Where GitHub and StackOverflow represent particular projects and code snippets, HackerRank wants its programmer profiles to display raw coding and problem-solving skills. As HackerRank was already a social platform with programming challenges, they’ve built up a large library of challenges already. And since challenge winners are allowed to propose their own challenges, which HackerRank internally fine-tunes, the library keeps growing. Ravinsakar figures that 70% of HackerRank’s programming challenges are crowdsourced.
“HackerRank is an intersection of programming and recruiting—something that programmers really love, which is solving challenges, and something companies love, because they’re able to objectively measure who’s really good,” Ravinsakar says.
Programmers might be suspicious of such a magic bullet method of mining for programming talent. After all, there are many expertise domains—but HackerRank, a sort of digital coding jam studio with a high-score leaderboard, aims to have challenges for many corners of computer science, from machine learning to artificial intelligence.
Ravinsakar admits that the challenges can rely on niche knowledge and skilled programmers without it can be eliminated.
“The weakness is when you focus too much on a particular piece or particular type—like if you made a challenge really math-intensive or had an obscure theory, like graph theory.

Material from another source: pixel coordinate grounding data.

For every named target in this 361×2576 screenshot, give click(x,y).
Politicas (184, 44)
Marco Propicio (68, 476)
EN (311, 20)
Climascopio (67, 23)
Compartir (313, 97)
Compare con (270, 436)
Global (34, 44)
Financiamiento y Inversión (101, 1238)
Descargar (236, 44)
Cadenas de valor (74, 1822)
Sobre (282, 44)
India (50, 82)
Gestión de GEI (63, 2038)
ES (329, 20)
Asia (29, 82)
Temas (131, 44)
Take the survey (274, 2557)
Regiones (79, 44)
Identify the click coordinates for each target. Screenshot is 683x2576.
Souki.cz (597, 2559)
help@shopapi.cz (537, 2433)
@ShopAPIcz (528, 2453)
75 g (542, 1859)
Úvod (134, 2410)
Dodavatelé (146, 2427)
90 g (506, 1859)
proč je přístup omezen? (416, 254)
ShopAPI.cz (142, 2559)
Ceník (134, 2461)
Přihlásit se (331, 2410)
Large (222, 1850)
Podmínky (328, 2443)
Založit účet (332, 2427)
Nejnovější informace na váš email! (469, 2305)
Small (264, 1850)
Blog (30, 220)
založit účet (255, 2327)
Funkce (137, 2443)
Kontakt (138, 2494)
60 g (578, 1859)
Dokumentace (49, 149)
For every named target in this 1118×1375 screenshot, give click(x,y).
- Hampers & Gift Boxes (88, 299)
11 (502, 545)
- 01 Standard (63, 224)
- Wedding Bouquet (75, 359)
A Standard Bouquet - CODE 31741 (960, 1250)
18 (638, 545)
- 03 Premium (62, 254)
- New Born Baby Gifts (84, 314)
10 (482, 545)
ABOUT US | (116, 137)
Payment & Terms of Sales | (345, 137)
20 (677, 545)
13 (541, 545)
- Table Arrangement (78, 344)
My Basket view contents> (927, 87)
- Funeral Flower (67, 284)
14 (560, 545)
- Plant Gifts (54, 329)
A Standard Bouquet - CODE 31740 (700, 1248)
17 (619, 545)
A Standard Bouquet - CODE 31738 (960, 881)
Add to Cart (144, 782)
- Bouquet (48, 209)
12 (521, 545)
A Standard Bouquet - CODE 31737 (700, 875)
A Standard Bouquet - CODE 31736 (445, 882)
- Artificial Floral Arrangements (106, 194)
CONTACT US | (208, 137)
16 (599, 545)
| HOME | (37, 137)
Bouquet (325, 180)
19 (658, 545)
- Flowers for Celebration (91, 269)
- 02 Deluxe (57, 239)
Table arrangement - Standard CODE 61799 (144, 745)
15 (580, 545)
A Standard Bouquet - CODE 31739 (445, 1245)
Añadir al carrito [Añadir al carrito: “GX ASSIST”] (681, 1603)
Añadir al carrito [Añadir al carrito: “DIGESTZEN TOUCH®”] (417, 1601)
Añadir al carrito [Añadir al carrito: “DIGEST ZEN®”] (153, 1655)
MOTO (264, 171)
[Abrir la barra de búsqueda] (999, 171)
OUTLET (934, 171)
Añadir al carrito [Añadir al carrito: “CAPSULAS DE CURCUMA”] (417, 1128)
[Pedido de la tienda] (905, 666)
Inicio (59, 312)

Even a really smart programmer can get knocked out,” Ravinsakar says. “We have to figure out a way that is really representative of a good programmer in a company and keep iterating on challenges until we end up with a really good conversion.”
Like every startup, HackerRank itself is an iteration of an idea—in this case, as an advisory service for programmers applying to big tech gigs. But since many of their customers were broke students, HackerRank stumbled for two years until it pivoted over a year ago to focus on HackerRankX. The recruiting tool still isn’t profitable enough to sustain the company. But the programmer profile space is too ripe for Ravinsakar to pass up, and much of that $9.2M of investment will go to growth, aiming to double HackerRank’s 50-person team by the end of the year.
The list of companies using HackerRankX is an endorsement in itself, including Square, Evernote, Palantir, Quora, FireEye, Adobe, and even the VC firm Andreessen Horowitz.